For the sequential part of your program a good utilization of CPU caches is crucial for speed. Look into cache conscious algorithms and data structures.
For the parallel part, if such program is amenable to parallelization (remember both Amdahl's law and Gustafson's law), there are different kinds of parallelism to consider (they are not mutually exclusive):
Instruction-level parallelism: it is taken care by the hardware/compiler;
data parallelism:
bit-level: sometimes the acronym SWAR (SIMD Within A Register) is used for this kind of parallelism. For problems (or some parts of them) where it can be formulated a data representation that can be mapped to bit vectors (where a value is represented by 1 or more bits); so each instruction from the instruction set is potentially a parallel instruction which operates on multiple data items (SIMD).
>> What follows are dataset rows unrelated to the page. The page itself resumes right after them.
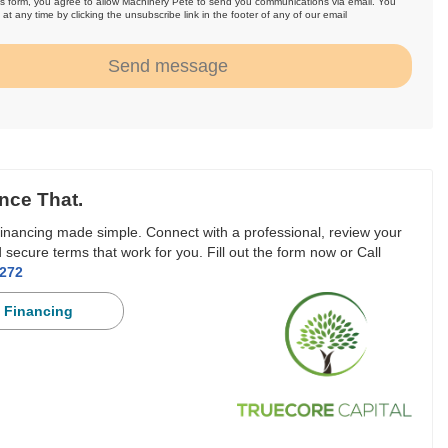
is form, you agree to allow Machinery Pete to send you communications via email. You
at any time by clicking the unsubscribe link in the footer of any of our email
.
Send message
nce That.
inancing made simple. Connect with a professional, review your
 secure terms that work for you. Fill out the form now or Call
3272
 Financing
Especially interesting on a machine with 64 bits (or larger) registers. Possible on CPUs and some GPUs. No compiler support required;
fine-grain medium parallelism: ~10 operations in parallel on x86 CPUs with SIMD instruction set extensions like SSE, successors, predecessors and similar; compiler support required;
fine-grain massive parallelism: hundreds of operations in parallel on GPGPUs (using common graphic cards for general-purpose computations), programmed with OpenCL (open standard), CUDA (NVIDIA), DirectCompute (Microsoft), BrookGPU (Stanford University) and Intel Array Building Blocks. Compiler support or use of a dedicated API is required. Note that some of these have back-ends for SSE instructions also;
coarse-grain modest parallelism (at the level of threads, not single instructions): it's not unusual for CPUs on current desktops/laptops to have more then one core (2/4) sharing the same memory pool (shared-memory). The standard for shared-memory parallel programming is the OpenMP API, where, for example in C/C++, #pragma directives are used around loops. If I am not mistaken, this can be considered data parallelism emulated on top of task parallelism;
task parallelism: each core in one (or multiple) CPU(s) has its independent flow of execution and possibly operates on different data. Here one can use the concept of "thread" directly or a more high-level programming model which masks threads.
I will not go into details of these programming models here because apparently it is not what the OP needs.
I think this is enough for the OP to evaluate by himself how various languages and their compilers/run-times / interpreters / libraries support these forms of parallelism.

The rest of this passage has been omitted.